La jeune femme posa ses coudes sur le comptoir après avoir mis ses longs cheveux roux sombre en arrière. Elle croisa une nouvelle fois les jambes, ce qui eu pour effet de remonter un peu plus sa robe au dessus de sa cuisse. La jeune femme sortie une cigarette de la boite métallique qu'elle avait posé à côtés d'elle, et elle fit mine de chercher sa boite d'allumette.

- Laissez moi faire.

Un homme du groupe assis à la gauche du bar était en train d'allumer sa cigarette. Il s'était approché en la voyant chercher ses allumettes, se disant certainement qu'il s'agissait d'une bonne occasion pour accoster la jeune femme. Agatha éloigna le filtre de ses lèvres rouge et afficha un large sourire.

- Merci infiniment... Comment dois je vous appeler ? Lui demanda Agathe en le toisant.

- Johan, lui répondit le garçon.

- Et bien, merci Johan! Répondit la jeune femme d'une voix suave, semblable à un ronronnement.

Le jeune homme rougit ce qui fit encore plus sourire Agathe, elle continuait de le toiser.

- Puis-je me joindre à vous ? Se hasarda le jeune homme.

Agathe allait lui répondre quand une voix se fit entendre de son côté gauche.

- Non. Cette demoiselle est prise. Tu peux repartir, Johan. Gronda la voix de l'homme au manteau de fourrure.

Le garçon se confondit en excuse avant de détaler, l'homme posa sa bière sur le comptoir et s'assied sur l'un des tabouret à gauche d'Agathe. Cette dernière fit pivoter le tabouret pour se retrouver en face de lui, et afficha un large sourire en posant sa cigarette sur ses lèvres.

- C'était déloyal. Marmonna l'homme avant de prendre une gorgée de bière.

- Il n'y a pas de règles à ce genre de jeu. Soufflât Agathe en même temps que la fumée de la cigarette.

- Un point pour vous. Admit l'homme à contrecœur. Dites moi, pour qu'elle raison êtes vous revenu ? Je ne pensais pas vous revoir après la dernière fois.

Agathe écrasa sa cigarette dans le cendrier, et s'approcha de l'homme.

- Je ne suis pas revenu pour vous. Il s'est trouvé que vous étiez là.

- A d'autre. Lança l'homme en secouant la tête

Agathe se mit à rire doucement, puis alluma une autre cigarette, trouvant facilement son paquet d'allumette cette fois-ci.
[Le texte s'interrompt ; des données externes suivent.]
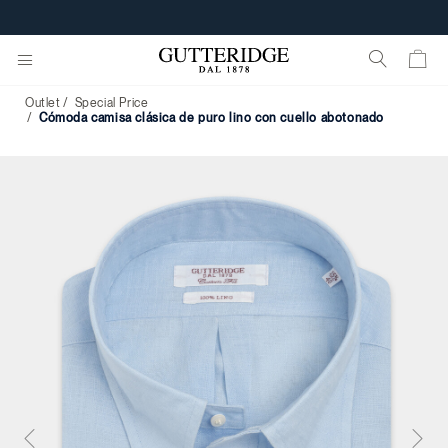
PERSONALIZA TU E-GIFT CARD
Outlet
Special Price
cómoda camisa clásica de puro lino con cuello abotonado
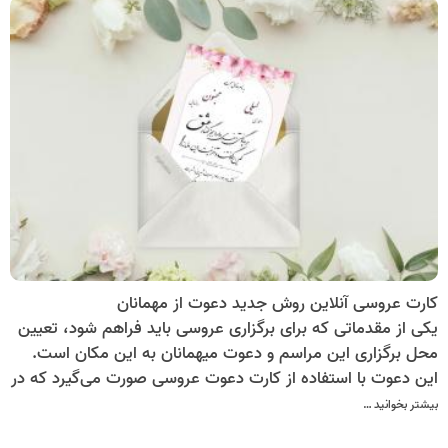
کارت عروسی آنلاین روش جدید دعوت از مهمانان
یکی از مقدماتی که برای برگزاری عروسی باید فراهم شود، تعیین
محل برگزاری این مراسم و دعوت میهمانان به این مکان است.
این دعوت با استفاده از کارت دعوت عروسی صورت می‌گیرد که در
آن زمان، مکان، نحوه برگزاری مراسم و افراد دعوت شده نوشته
بیشتر بخوانید …
می‌شود. چاپ و تهیه این کارت، یکی از مقدمات هزینه‌بر این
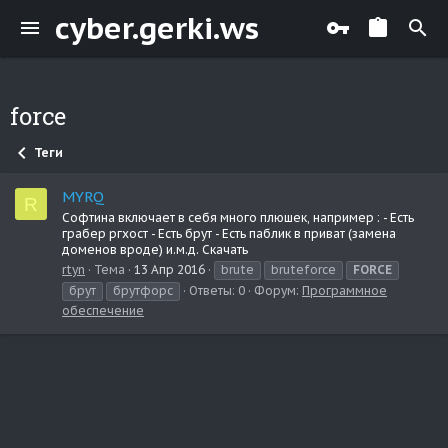
cyber.gerki.ws
force
Теги
MYRQ
R
Софтина включает в себя много плюшек, например : - Есть
грабер ргхост - Есть брут - Есть паблик в приват (замена
доменов вроде) и.м.д. Скачать
rtyn
Тема
13 Апр 2016
brute
bruteforce
FORCE
брут
брутфорс
Ответы: 0
Форум:
Программное
обеспечение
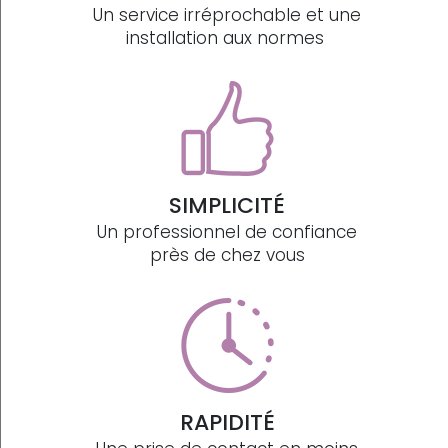
Un service irréprochable et une
installation aux normes
SIMPLICITÉ
Un professionnel de confiance
près de chez vous
RAPIDITÉ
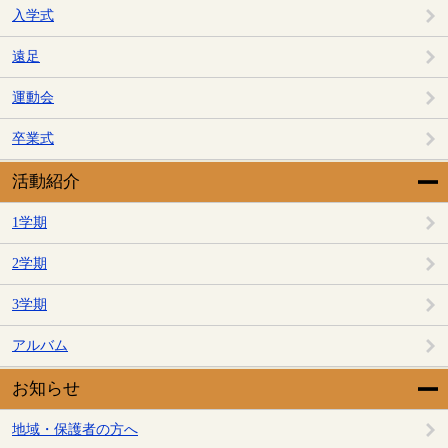
入学式
遠足
運動会
卒業式
活動紹介
1学期
2学期
3学期
アルバム
お知らせ
地域・保護者の方へ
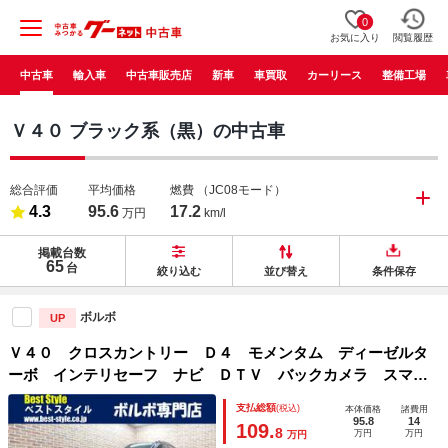
0
お気に入り
閲覧履歴
中古車
輸入車
中古車販売店
新車
車買取
カーリース
整備工場
Ｖ４０ ブラック系（黒）の中古車
総合評価
平均価格
燃費
（JC08モード）
4.3
95.6
17.2
万円
km/l
掲載台数
65
台
絞り込む
並び替え
条件保存
ボルボ
UP
Ｖ４０ クロスカントリー Ｄ４ モメンタム ディーゼルタ
ーボ インテリセーフ ナビ ＤＴＶ バックカメラ スマー
トキー ＤＳＲＣ オートＬＥＤ 純正ドライブレコーダー
支払総額
(税込)
本体価格
諸費用
アイシン製８速オートマ リアパークトロ 禁煙車 整備記録
95.8
14
109.
8
万円
万円
万円
簿 ２０１７モデル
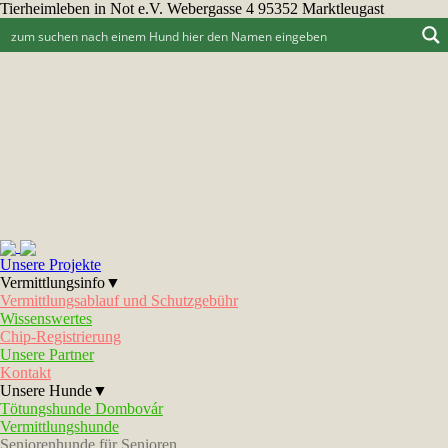
Tierheimleben in Not e.V. Webergasse 4 95352 Marktleugast
Unsere Projekte
Vermittlungsinfo▼
Vermittlungsablauf und Schutzgebühr
Wissenswertes
Chip-Registrierung
Unsere Partner
Kontakt
Unsere Hunde▼
Tötungshunde Dombovár
Vermittlungshunde
Seniorenhunde für Senioren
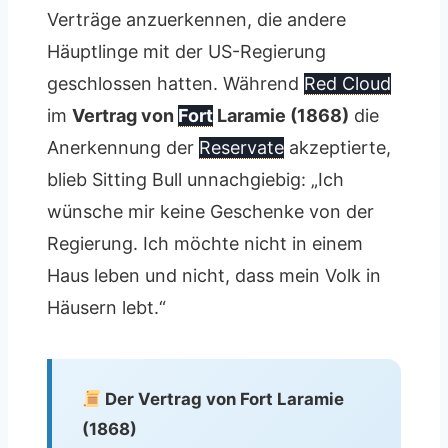
Verträge anzuerkennen, die andere
Häuptlinge mit der US-Regierung
geschlossen hatten. Während
Red Cloud
im
Vertrag von
Fort
Laramie (1868)
die
Anerkennung der
Reservate
akzeptierte,
blieb Sitting Bull unnachgiebig: „Ich
wünsche mir keine Geschenke von der
Regierung. Ich möchte nicht in einem
Haus leben und nicht, dass mein Volk in
Häusern lebt.“
Der Vertrag von Fort Laramie
(1868)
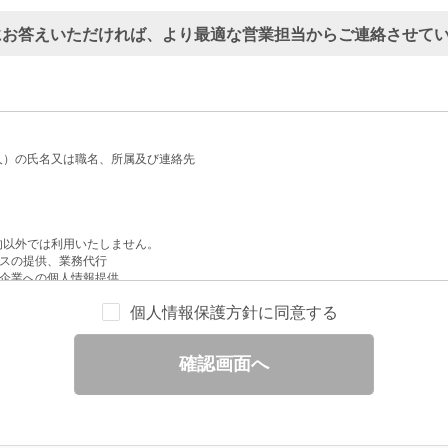
にお答えいただければ、より最適な営業担当からご連絡させて
人）の氏名又は職名、所属及び連絡先
的以外では利用いたしません。
スの提供、業務代行
企業への個人情報提供
配信
個人情報保護方針に同意する
せへの回答
と分析
確認画面へ
ックされている広告の情報（クリック日や広告掲載サイトなど）を取得のうえ、情
除いて第三者に提供することはありません。
一部を、利用目的の範囲内で委託することがあります。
Elle détailla l'homme. Il portait un marcel de résille. Elle n'avait jamais vu quelque chose de semblable, la mode à Berlin, songeât elle. Elle laissa glisser son regard sur le torse de l'homme, puis plus bas, la résille laissant apparaître les muscles abdominaux de l'homme, un frisson lui parcouru le ventre. Elle fut sorti de sa contemplation quand l'homme toussa pour attirer son attention. Elle leva les yeux pour rencontrer les yeux bleus de l'homme teinté d'amusement.

- Hé bien, je commence à comprendre ce que ressentent les femmes quand je lorgne leur décolleté. Se moquât l'homme. Tu apprécie la vue ? Ajouta-t-il en croisant les bras sur son torse.

- En fait...

La jeune femme fit une pause dans sa phrase et s'approcha encore un peu plus de l'homme, posant une main sur sa cuisse, le faisant légèrement tressaillir.

- J'avoue que ça me donne quelques idées.

Sur ses mots, elle continua de s'approcher et posa ses lèvres dans le creux du cou de l'homme, léchant sa peau jusqu'à la limite de sa mâchoire, lui arrachant un grognement. Elle s'approcha de son oreille et murmura:

- Mais malheureusement je ne peux pas faire cela ici.

L'homme sourit devant la proposition d'Agathe, il se dégagea et lança:

- Ne crois pas m'échapper cette fois ci.